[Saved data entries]
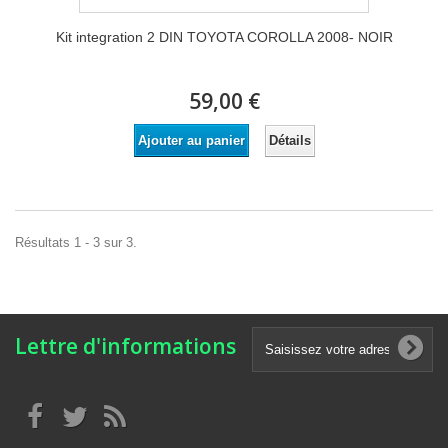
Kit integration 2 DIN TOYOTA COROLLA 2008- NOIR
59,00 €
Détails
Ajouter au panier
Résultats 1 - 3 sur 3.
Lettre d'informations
...
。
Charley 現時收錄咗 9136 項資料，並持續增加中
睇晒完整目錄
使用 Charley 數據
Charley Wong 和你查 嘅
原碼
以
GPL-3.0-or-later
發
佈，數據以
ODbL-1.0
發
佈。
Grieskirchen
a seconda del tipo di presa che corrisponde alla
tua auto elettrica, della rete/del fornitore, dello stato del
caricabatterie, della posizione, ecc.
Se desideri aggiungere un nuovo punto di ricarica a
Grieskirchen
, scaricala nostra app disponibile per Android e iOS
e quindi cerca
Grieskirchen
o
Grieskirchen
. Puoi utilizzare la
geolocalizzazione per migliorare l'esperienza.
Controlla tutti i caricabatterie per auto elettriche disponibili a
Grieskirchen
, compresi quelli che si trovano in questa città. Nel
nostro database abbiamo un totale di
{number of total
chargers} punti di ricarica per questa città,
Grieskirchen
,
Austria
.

Goal of the exercise =>
Only the lines above from the one with "Kit integration 2" through the one with "Lettre d'informations" should be duplicated, character for character.

Exercise output =>
Kit integration 2 DIN TOYOTA COROLLA 2008- NOIR
59,00 €
Détails
Ajouter au panier
Résultats 1 - 3 sur 3.
Lettre d'informations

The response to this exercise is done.